Collected data:
┏━━
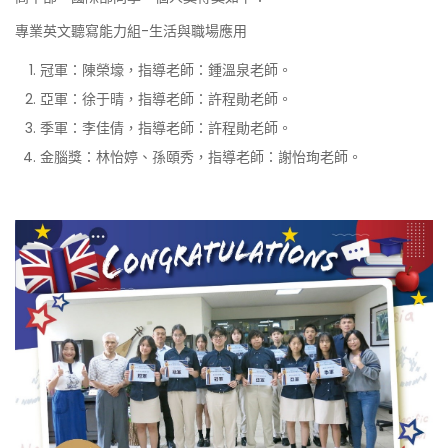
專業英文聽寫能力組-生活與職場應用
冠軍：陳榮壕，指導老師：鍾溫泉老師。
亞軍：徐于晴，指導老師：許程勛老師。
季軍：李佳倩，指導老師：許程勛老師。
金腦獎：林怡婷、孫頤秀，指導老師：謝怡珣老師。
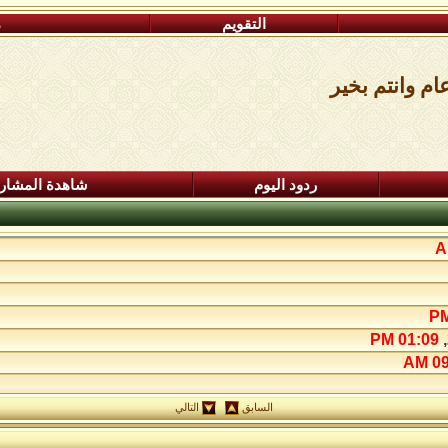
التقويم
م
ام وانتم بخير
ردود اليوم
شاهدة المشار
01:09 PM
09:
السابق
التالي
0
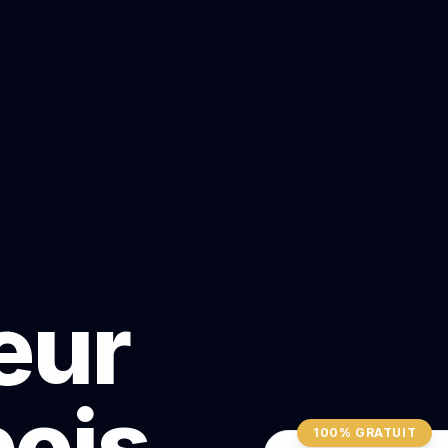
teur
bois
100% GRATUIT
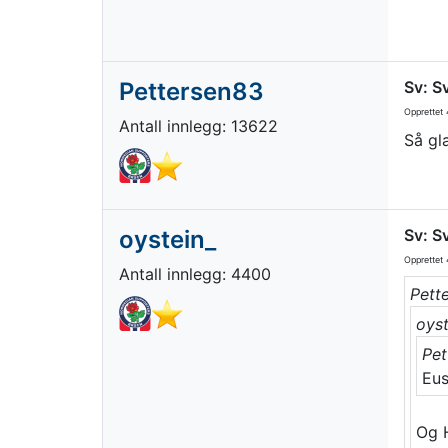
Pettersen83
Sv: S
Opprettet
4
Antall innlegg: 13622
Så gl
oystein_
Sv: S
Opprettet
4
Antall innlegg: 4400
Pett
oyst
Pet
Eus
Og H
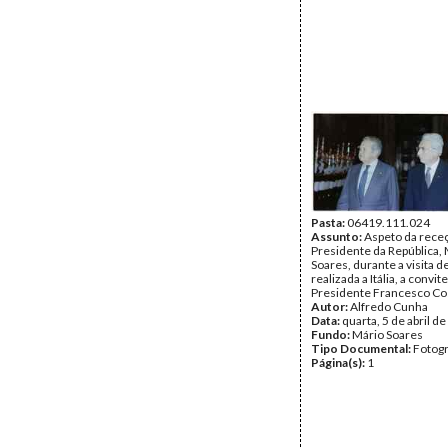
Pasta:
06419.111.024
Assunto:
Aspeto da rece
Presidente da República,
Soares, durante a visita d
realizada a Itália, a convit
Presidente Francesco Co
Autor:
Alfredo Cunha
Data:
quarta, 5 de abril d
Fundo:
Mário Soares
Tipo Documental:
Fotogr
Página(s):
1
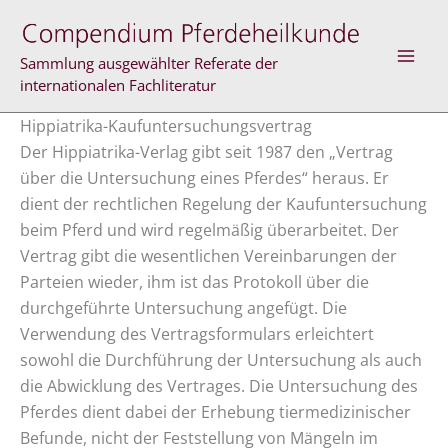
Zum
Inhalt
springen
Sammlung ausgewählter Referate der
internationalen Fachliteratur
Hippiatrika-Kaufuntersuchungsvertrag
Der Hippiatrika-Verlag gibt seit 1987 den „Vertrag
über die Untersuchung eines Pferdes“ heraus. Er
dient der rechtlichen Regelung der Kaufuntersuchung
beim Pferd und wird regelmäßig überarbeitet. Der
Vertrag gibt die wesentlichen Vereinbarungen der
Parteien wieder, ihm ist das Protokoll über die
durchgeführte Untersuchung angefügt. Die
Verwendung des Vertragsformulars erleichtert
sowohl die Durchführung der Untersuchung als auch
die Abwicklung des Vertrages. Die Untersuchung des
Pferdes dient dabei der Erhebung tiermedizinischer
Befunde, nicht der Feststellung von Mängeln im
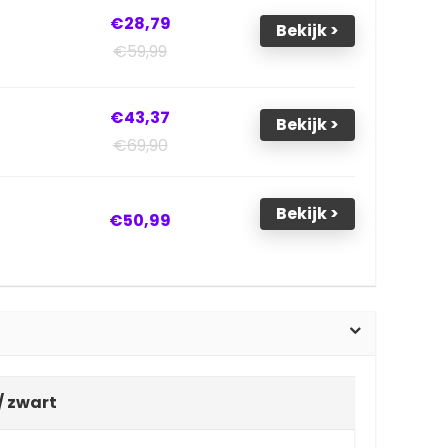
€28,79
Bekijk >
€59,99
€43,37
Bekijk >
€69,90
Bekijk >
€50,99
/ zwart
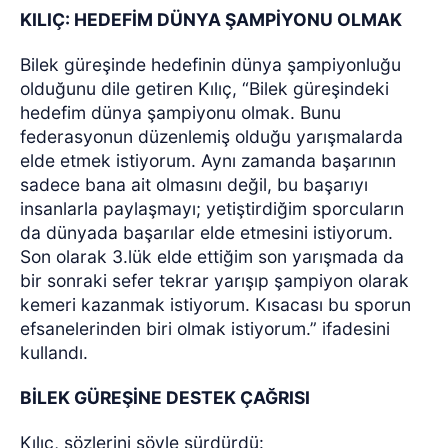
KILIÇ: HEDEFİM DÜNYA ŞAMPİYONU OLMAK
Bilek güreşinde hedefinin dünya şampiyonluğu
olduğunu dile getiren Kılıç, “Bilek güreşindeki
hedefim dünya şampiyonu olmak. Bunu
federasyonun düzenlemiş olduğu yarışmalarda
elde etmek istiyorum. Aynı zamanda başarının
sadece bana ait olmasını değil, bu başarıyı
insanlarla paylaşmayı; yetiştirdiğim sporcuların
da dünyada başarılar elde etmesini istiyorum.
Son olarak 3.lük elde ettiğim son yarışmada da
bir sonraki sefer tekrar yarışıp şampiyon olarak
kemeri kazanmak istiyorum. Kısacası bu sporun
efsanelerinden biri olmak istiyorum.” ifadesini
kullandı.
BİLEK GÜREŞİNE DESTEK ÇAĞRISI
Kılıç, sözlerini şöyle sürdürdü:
┗━━
Taking the entries above, print exactly the lines starting at the line with "Bilek güreşinde hedefinin dünya şampiyonluğu" and ending at the line with "Son olarak 3.lük", both included.

**YOUR SOLUTION**:
Bilek güreşinde hedefinin dünya şampiyonluğu
olduğunu dile getiren Kılıç, “Bilek güreşindeki
hedefim dünya şampiyonu olmak. Bunu
federasyonun düzenlemiş olduğu yarışmalarda
elde etmek istiyorum. Aynı zamanda başarının
sadece bana ait olmasını değil, bu başarıyı
insanlarla paylaşmayı; yetiştirdiğim sporcuların
da dünyada başarılar elde etmesini istiyorum.
Son olarak 3.lük elde ettiğim son yarışmada da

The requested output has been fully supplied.